DETAILED ACTION
Notice of Pre-AIA  or AIA  Status
The present application, filed on or after March 16, 2013, is being examined under the first inventor to file provisions of the AIA .
Response to Arguments
Regarding the request for interview (see page 9 of applicant's remarks filed Apr 13, 2022), an interview was held May 4, 2022.
Regarding the rejection of claim 26 under 35 U.S.C. 112(b), applicant argues (see page 9 of applicant's remarks filed Apr 13, 2022) the claim has been amended to address the issues. Applicant’s remarks have been fully considered. Accordingly, the rejection is withdrawn.

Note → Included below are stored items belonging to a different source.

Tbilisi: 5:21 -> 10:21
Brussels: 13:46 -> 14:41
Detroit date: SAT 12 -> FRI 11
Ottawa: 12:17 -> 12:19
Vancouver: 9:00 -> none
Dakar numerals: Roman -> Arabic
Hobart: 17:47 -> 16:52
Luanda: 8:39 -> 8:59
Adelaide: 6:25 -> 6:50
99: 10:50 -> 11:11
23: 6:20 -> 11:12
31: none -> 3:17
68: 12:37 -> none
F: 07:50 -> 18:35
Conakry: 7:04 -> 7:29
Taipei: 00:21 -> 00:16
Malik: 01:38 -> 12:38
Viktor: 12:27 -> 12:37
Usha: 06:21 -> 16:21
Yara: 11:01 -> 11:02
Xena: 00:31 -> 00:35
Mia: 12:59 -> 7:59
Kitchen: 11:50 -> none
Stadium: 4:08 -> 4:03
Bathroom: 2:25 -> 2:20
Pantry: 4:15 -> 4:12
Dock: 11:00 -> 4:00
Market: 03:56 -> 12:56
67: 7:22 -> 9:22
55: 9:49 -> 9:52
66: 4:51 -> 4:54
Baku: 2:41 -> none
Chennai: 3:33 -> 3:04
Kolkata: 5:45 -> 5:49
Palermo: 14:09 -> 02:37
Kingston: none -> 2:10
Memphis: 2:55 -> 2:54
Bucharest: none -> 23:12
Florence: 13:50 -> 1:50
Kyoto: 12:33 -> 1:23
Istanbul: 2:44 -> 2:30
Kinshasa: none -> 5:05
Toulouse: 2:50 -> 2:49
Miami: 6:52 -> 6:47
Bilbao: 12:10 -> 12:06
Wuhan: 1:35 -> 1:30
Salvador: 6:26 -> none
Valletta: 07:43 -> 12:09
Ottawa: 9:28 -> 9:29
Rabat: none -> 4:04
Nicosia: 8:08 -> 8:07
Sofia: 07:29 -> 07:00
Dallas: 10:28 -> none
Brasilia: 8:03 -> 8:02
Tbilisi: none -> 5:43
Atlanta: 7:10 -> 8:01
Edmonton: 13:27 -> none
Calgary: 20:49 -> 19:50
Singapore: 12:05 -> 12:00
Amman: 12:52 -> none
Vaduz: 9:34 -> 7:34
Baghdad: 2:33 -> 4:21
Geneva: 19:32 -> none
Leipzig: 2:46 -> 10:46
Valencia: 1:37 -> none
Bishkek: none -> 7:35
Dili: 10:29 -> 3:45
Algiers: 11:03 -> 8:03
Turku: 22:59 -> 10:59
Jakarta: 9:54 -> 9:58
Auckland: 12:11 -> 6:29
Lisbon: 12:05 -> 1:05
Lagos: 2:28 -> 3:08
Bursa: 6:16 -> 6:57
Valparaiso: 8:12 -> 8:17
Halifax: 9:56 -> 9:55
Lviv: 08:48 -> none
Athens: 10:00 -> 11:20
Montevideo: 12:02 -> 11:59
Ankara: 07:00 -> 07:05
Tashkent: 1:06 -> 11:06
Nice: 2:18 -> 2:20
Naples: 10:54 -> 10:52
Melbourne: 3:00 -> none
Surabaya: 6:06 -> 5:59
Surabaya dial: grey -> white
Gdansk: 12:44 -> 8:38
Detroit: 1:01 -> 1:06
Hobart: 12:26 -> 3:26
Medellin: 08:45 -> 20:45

Regarding claims 1 and 15 rejected under 35 U.S.C. 102(a)(1)/(a)(2) as being anticipated by Ocampo (U.S. Patent Application Publication 2018/0122361), applicant argues (see pages 9-10 of applicant's remarks) Ocampo does not disclose the additional features of amended claims 1 and 15 of weighting of environmental information and classification of speech mode, the relative weights, and determining a speech output mode for the synthesized speech based on the claimed weights and weighting the weight associated with the cues of the environment more heavily than the weight associated with the classification of speech mode of the utterance when determining the speech output mode for the synthesized speech. Applicant’s remarks have been fully considered and are persuasive, accordingly the prior art rejections of amended claims 1 and 15 are withdrawn.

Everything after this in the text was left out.